I tested with GC profile, but I'm not sure you are interested in it for now.

This result show, that for really common needs - .clear() is surelly enough and array allocation is quite costy operation, so .clear() for perfectly fine up to 30 objects and considering it less affect for GC cycle for allocation extra array of objects - that's really great

But, for more than 30 objects, I got only test for 100 objects - It shows linear complexity - kinda O(N), so we can make a conclusion, that it really depends on list size to make it clearance.

Of course as you said, If we have some specific situation - we should implement it ourselves.

Honestly, the reason why I started spilling with my own naive solutions (crap) was that behaviour that @Singular annotation makes is quite tricky

If we have just this peace of code

User user = findById(1);

List<String> updatedPhones = findPhones();

user.toBuilder()
               .phones(phones)
               .build();

It behaves differently if we have @Singular annotation or we don't have it

  1. If we this annotation, it adds extra phones
  2. If we don't have this annotation it just sets these phones for the user

But we can not be sure what will happen, unless we check our User class implementation, so in my humble opition, that's a bit tricky, but as I said @Singular annotation provides really cool features for any collection

That would be really great if you make maybe in the future, something that would work less triky

Something like

@Bulder.Default
List<String> list = Collections.emptyList();

But It would work like if list is null - that would init it with emptyList(), since for now

// list would be null
User.builder()
.list(null)
.build()

// list would be empty list
User.builder()
.build()

It could be something like

@Unmodifiable
List<String> users

And it would do that cool .build() part where we add emptyList or make it with Collections.unmodifiableList()

Of course you are right with that statement, that it's not immutable, since if we have link to it - we can modify it, so I understand why you made it with .addAll() method, but from my perspective as a Java developer - I guess that would be really cool if you added something that it works like simple collection setter for builder and make it unmodifiable afterwards, since nobody would modify the collection's link, since it just doesn't make any sence

Anyway, I would like to say thank you for your contribution in Java community, since each and everyone uses this library for their projects and to put it mildly Java would be less user friendly without it

rzwitserloot commented 2 years ago

First of all, I would like to appoligize for not professional approach, of course I should've sent you benchmark results about any piece of code (crap).
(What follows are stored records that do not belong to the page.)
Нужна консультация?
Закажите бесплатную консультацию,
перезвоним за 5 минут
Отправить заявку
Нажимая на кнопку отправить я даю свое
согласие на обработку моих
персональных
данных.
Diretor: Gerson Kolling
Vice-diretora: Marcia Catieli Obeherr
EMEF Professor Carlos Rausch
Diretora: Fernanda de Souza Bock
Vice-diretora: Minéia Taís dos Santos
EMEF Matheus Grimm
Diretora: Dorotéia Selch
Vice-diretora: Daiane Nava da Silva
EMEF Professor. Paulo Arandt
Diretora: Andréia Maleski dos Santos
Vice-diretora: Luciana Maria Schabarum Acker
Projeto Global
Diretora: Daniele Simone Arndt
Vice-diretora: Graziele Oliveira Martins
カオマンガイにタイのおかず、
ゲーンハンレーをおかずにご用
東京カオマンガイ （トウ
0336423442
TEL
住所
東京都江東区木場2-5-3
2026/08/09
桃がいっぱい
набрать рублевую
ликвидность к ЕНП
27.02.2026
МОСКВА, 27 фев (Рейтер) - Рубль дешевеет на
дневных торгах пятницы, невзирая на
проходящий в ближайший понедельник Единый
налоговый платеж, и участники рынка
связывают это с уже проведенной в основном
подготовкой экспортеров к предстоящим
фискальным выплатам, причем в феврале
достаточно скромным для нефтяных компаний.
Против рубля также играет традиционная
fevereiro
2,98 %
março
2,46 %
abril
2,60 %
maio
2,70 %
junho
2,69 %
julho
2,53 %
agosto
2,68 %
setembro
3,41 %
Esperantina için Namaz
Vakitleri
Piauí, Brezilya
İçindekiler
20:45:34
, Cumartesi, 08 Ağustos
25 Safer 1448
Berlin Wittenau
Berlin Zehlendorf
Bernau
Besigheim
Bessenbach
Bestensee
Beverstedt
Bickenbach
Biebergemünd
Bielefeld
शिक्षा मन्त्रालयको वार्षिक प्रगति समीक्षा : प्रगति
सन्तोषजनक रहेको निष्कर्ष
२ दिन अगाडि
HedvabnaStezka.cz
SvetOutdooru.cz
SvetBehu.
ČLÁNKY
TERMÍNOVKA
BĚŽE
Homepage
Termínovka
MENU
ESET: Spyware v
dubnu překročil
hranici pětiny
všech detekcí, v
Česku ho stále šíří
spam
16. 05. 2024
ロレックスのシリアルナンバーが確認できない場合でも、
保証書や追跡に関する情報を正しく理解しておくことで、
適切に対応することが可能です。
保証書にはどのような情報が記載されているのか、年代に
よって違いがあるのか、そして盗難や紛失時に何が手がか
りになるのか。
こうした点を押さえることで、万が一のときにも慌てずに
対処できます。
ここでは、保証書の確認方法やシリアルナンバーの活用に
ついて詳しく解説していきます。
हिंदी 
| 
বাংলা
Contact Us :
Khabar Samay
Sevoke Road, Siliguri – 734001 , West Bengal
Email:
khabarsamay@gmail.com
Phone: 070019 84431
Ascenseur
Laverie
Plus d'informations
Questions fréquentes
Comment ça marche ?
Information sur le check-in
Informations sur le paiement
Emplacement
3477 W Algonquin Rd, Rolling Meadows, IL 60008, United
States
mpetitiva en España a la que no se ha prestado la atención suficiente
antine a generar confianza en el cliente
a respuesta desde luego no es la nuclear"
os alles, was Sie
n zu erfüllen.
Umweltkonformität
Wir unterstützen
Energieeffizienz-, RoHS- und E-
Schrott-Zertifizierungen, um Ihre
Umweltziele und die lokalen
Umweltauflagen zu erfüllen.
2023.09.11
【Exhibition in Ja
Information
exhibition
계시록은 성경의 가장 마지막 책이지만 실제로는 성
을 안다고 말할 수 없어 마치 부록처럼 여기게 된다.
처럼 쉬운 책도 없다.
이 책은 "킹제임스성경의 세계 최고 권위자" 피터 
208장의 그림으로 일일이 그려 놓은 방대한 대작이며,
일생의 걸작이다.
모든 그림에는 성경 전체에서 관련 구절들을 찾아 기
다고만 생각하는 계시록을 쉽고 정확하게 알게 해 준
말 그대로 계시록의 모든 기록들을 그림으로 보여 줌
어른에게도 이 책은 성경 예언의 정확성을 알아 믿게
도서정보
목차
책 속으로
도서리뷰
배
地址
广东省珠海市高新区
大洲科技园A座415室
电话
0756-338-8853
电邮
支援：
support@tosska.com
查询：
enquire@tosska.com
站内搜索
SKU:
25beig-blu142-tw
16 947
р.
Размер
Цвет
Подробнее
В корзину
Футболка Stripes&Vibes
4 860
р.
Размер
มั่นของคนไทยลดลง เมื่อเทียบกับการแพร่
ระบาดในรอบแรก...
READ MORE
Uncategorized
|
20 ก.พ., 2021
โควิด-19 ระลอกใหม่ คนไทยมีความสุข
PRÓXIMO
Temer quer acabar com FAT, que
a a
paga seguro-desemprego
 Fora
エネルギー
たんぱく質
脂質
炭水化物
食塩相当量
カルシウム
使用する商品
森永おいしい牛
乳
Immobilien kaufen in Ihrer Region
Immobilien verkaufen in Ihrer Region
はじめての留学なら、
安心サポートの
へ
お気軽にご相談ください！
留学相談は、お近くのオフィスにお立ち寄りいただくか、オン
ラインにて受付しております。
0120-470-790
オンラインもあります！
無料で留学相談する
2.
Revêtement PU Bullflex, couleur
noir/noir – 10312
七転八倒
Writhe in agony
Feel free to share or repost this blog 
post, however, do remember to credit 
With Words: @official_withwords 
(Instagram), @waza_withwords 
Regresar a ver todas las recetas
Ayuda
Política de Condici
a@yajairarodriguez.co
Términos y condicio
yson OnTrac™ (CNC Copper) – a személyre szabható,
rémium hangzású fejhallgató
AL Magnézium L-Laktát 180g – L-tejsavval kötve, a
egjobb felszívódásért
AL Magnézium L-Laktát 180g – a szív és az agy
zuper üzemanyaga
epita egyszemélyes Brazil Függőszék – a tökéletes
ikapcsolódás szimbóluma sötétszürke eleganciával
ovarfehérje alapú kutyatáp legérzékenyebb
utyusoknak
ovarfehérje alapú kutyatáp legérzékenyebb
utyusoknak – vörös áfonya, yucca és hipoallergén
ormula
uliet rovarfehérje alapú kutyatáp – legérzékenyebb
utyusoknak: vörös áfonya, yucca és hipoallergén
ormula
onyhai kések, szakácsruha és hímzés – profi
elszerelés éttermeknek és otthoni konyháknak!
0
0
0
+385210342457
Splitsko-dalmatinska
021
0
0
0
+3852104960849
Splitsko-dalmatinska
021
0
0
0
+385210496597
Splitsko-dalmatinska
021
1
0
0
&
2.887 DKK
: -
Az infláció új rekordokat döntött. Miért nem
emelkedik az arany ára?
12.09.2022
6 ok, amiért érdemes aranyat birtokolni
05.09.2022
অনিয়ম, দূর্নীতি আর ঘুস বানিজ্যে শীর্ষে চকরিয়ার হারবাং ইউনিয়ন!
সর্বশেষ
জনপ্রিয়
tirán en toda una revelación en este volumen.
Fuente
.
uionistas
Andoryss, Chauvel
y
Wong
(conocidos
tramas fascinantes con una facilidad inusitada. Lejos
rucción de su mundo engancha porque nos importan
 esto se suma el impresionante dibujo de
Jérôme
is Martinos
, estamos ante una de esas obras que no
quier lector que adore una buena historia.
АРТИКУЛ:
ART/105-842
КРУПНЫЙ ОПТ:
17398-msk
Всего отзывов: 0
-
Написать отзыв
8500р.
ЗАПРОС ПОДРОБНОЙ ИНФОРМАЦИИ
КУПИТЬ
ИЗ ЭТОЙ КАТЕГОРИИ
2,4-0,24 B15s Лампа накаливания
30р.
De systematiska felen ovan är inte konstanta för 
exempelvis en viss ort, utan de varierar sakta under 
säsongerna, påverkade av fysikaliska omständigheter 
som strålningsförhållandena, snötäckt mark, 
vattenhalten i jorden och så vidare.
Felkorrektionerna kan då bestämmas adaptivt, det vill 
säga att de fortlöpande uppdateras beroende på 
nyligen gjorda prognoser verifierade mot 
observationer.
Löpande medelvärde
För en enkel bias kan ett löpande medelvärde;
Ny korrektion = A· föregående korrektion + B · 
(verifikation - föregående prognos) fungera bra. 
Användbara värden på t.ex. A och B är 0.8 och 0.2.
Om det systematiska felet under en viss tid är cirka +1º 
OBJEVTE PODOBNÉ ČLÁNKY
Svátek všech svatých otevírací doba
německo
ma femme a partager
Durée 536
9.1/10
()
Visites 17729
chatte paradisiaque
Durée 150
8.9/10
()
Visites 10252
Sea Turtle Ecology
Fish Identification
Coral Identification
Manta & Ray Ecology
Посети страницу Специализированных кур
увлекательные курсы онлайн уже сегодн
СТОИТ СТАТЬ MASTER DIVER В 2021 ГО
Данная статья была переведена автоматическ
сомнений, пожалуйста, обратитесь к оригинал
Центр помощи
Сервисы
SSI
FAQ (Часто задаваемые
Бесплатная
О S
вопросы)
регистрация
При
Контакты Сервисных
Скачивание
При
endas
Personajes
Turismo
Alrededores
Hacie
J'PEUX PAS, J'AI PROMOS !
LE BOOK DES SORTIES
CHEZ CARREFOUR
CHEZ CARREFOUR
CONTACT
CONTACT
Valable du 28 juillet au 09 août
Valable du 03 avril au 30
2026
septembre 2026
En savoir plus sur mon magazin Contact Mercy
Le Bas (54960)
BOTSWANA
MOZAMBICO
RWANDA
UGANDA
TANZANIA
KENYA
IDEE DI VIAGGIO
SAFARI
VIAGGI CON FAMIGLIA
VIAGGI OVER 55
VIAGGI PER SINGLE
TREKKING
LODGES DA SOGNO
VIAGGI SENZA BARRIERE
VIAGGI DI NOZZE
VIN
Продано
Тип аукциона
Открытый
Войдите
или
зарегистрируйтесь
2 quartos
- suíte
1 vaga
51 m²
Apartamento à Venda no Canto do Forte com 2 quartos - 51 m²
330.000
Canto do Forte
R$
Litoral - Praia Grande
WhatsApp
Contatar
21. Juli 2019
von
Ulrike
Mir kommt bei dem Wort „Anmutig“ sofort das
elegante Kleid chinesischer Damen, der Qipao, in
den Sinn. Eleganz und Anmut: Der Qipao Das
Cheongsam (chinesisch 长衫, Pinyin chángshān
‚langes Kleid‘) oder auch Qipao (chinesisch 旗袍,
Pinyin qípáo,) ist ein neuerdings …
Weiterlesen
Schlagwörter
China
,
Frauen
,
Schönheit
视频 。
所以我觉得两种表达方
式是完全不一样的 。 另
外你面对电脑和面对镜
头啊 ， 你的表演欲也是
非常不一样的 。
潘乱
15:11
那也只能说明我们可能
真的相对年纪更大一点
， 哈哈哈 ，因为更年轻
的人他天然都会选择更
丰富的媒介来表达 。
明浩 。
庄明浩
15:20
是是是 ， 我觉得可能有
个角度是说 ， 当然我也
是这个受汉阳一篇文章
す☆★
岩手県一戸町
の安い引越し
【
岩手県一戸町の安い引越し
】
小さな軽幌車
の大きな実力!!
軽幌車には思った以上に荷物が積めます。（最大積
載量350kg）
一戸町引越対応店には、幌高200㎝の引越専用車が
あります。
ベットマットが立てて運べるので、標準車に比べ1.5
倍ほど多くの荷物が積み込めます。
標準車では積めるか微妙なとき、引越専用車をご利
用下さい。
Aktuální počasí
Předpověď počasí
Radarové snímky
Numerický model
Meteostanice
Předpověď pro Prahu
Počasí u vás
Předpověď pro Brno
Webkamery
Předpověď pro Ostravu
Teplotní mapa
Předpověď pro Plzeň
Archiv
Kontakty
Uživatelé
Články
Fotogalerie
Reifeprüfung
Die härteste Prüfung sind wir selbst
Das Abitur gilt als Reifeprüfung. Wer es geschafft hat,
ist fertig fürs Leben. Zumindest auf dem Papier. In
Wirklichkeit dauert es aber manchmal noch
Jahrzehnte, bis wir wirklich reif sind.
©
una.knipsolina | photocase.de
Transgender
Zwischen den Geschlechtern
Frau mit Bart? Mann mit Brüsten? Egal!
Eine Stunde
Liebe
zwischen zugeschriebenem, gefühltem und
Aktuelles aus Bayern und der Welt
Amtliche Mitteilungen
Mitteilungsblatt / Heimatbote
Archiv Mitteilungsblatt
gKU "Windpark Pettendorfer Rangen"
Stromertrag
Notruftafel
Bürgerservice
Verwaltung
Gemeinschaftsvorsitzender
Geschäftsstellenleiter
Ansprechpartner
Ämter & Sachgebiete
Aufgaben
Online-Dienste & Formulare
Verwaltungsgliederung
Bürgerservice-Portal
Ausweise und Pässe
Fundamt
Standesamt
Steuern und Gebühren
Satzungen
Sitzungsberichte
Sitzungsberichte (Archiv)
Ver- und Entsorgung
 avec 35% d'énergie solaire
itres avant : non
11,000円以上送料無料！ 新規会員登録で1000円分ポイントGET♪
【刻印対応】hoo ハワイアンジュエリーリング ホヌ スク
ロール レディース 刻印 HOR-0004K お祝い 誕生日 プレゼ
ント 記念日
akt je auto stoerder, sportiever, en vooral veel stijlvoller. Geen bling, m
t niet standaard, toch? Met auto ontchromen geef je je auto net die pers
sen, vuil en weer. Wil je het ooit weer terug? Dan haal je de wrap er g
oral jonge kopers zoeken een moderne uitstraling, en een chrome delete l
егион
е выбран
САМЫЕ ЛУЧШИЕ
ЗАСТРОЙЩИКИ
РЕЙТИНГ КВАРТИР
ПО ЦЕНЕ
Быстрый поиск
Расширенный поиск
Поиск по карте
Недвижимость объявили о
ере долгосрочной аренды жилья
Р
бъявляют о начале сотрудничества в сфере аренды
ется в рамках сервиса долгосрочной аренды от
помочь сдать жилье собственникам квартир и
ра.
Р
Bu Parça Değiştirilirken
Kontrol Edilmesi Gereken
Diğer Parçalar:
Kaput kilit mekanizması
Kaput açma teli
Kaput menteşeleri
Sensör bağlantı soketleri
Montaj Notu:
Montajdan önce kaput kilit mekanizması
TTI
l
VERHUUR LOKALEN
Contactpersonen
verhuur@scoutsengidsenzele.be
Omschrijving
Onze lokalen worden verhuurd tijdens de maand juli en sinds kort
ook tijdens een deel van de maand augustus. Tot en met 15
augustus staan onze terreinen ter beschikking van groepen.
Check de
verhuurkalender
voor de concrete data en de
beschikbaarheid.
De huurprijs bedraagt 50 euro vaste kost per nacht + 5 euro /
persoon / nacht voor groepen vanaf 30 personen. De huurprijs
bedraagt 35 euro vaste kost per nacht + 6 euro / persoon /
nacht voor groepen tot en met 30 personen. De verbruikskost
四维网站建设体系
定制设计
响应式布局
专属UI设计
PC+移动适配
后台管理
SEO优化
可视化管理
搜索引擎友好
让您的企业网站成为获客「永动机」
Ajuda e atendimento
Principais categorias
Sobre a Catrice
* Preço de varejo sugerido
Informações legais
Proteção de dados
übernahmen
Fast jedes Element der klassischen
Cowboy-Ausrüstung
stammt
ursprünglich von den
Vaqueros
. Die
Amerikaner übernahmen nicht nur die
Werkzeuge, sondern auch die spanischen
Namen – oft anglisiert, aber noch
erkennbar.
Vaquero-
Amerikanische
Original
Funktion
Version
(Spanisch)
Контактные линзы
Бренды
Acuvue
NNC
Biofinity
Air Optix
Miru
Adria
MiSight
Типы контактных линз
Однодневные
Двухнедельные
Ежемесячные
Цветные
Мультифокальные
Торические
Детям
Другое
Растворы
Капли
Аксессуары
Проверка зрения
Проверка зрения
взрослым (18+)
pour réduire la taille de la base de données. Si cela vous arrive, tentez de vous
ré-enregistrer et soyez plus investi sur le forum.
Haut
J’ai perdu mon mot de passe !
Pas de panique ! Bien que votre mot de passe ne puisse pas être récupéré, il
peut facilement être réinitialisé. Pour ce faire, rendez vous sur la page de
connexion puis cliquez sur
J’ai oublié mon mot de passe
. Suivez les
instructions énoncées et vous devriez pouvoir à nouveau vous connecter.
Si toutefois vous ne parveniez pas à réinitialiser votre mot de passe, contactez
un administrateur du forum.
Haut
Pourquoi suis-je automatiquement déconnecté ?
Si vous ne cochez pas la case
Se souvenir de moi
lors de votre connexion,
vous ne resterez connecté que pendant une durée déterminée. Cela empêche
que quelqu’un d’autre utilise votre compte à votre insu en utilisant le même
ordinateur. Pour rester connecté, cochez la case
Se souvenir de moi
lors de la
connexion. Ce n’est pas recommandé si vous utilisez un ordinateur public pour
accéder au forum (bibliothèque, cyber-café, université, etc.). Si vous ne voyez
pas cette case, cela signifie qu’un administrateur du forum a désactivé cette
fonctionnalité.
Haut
Hey, we haven't posted that rule anywhere, so there is no need whatsoever to apologise.

Thanks for that performance report! It's good to know that the breakeven point is somewhere in the 20-100 items mark. I think we can stick with .clear() given that I bet 'sub 20 items' is far more common, but, it is a bit painful that clearing thousands of items is pricey.

However, JMH reports do not report on future impact. Leaving a huge arraylist around for the garbage collector to chew through is not free, but a JMH report is never going to tell you about that cost. It'll be amortized over a very long runtime, across all code that JVM is running. But it's still a cost, which gives .clear() some extra bonus points, carrying it across the line here I think.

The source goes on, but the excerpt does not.